Ready to start investing your money into new opportunities, rather than leaving it to gather dust in your savings account? Most investing professionals will tell you that the first step is figuring out how you’re going to build your portfolio. There’s no one way to start building wealth. The strategy that you choose will depend on whether you want to make a profit in the short-term, or whether you’d like to earn extra cash in the long-term.
The first thing you need to know is that if you decide to use stocks to strengthen your wealth, then you won’t automatically become an investor or a trader. There are different ways to use the stock for financial growth, and whether you’re looking for long-term or short-term results will guide your strategy. You’ll also discover that the path you take will lead you to a specific kind of analysis too.
To understand the difference between the two main kinds of analysis in the stock market, you need to first figure out how to define trading and investing. If you’re looking to learn how to make a living day trading, then you’re likely to become a trader. This means that you move between different financial positions quickly, buying and selling according to the opportunities that present themselves. On the other hand, if you’re hoping to hold onto a position for a long period of time – such as months or years, then you might be more inclined to invest.

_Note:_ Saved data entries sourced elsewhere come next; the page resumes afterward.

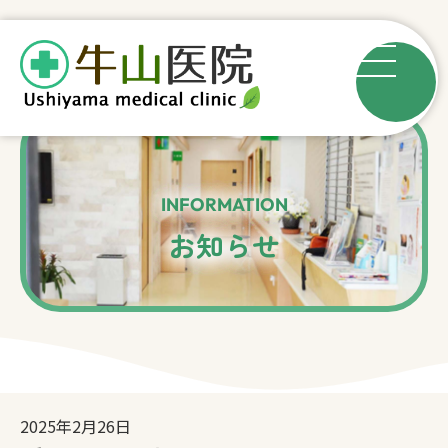
INFORMATION
お知らせ
2025年2月26日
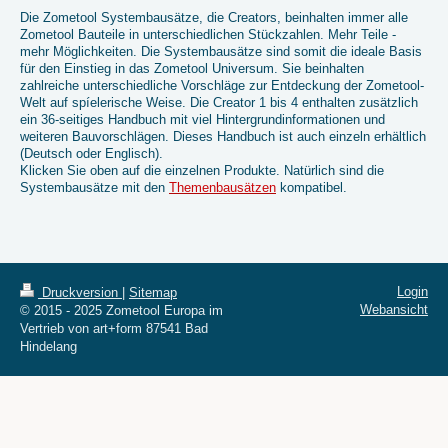
Die Zometool Systembausätze, die Creators, beinhalten immer alle
Zometool Bauteile in unterschiedlichen Stückzahlen. Mehr Teile -
mehr Möglichkeiten. Die Systembausätze sind somit die ideale Basis
für den Einstieg in das Zometool Universum. Sie beinhalten
zahlreiche unterschiedliche Vorschläge zur Entdeckung der Zometool-
Welt auf spíelerische Weise. Die Creator 1 bis 4 enthalten zusätzlich
ein 36-seitiges Handbuch mit viel Hintergrundinformationen und
weiteren Bauvorschlägen. Dieses Handbuch ist auch einzeln erhältlich
(Deutsch oder Englisch).
Klicken Sie oben auf die einzelnen Produkte. Natürlich sind die
Systembausätze mit den
Themenbausätzen
kompatibel.
Login
Druckversion
|
Sitemap
Webansicht
© 2015 - 2025 Zometool Europa im
Vertrieb von art+form 87541 Bad
Hindelang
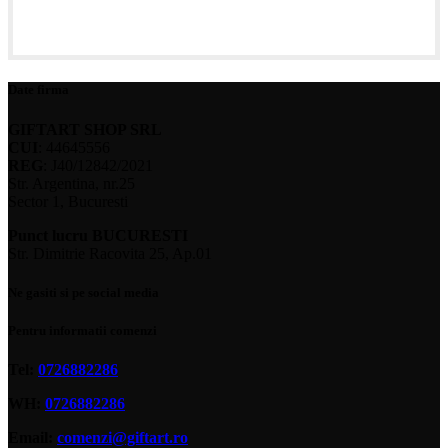
Date firma
GIFTART SHOP SRL
CUI
: 44645556
REG
: J40/12842/2021
Str. Argentina, nr.25
Sector 1, Bucuresti
Punct lucru BUCURESTI
Str. Dimitrie Racovita 25, Ap.01
Ne gasiti si pe social media
Pentru informatii comenzi
Tel:
0726882286
WH:
0726882286
Email:
comenzi@giftart.ro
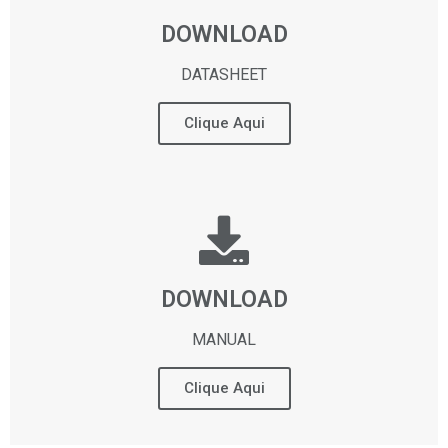
DOWNLOAD
DATASHEET
Clique Aqui
DOWNLOAD
MANUAL
Clique Aqui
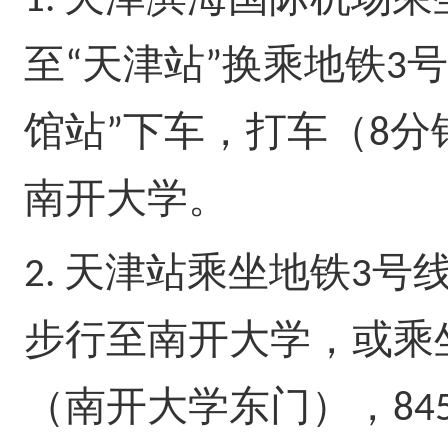
1.
至
天津站
换乘地铁
号
“
”
3
馆站
下车，打车（
分
”
8
南开大学。
天津站乘坐地铁
号
2.
3
步行至南开大学，或乘
（南开大学东门），
84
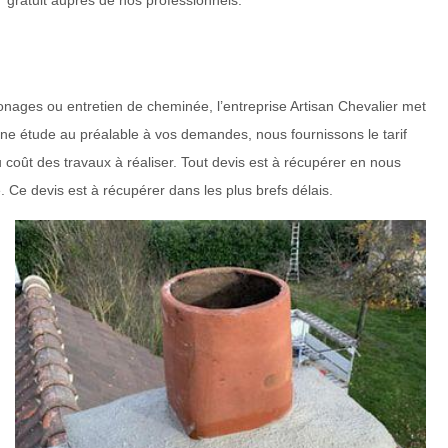
gratuit auprès de nos professionnels.
nages ou entretien de cheminée, l’entreprise Artisan Chevalier met
ne étude au préalable à vos demandes, nous fournissons le tarif
 coût des travaux à réaliser. Tout devis est à récupérer en nous
. Ce devis est à récupérer dans les plus brefs délais.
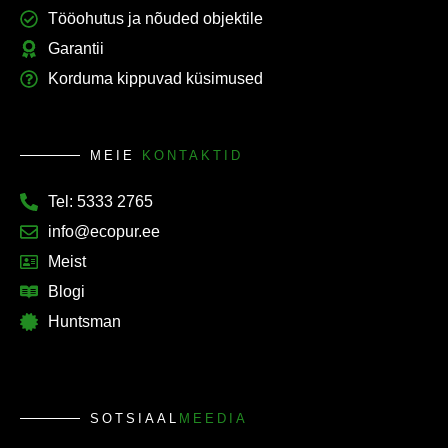
Tööohutus ja nõuded objektile
Garantii
Korduma kippuvad küsimused
MEIE
KONTAKTID
Tel: 5333 2765
info@ecopur.ee
Meist
Blogi
Huntsman
SOTSIAAL
MEEDIA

This basically means that you focus on developing your wealth in the long-term, rather than getting results right now. While the motivation between both kinds of buying and selling is different, it’s also worth noting that the kind of analysis varies too. The two main kinds of analysis in trading and investing are fundamental and technical evaluation. If you’re going to trade for a living, you’re going to usually go the technical route. On the other hand, if you’re sticking to investing, then you’d consider fundamental.
Both types of evaluations ask you to take a deeper look at what’s going on in the landscape around you, so you know that you’re going to make the right decision for your money. When you take a fundamental approach, you do your due diligence on everything you need to know about the company that you’re taking a share in. You might look at things like who is responsible for managing the business, and what kind of financial reports they’ve been publishing lately.
Examining the company in depth helps you to determine whether you should buy or sell based on whether you think the brand is over or under-valued in the current market context. On the other hand, technical analysis doesn’t look at what the company does but instead focuses on things like patterns, stock charts, and movements in the chart. With a technical approach, you’ll get more involved with slightly more specific ideas, like resistances, supports, and even moving averages. This can require a little more training at first if you’re new to the industry.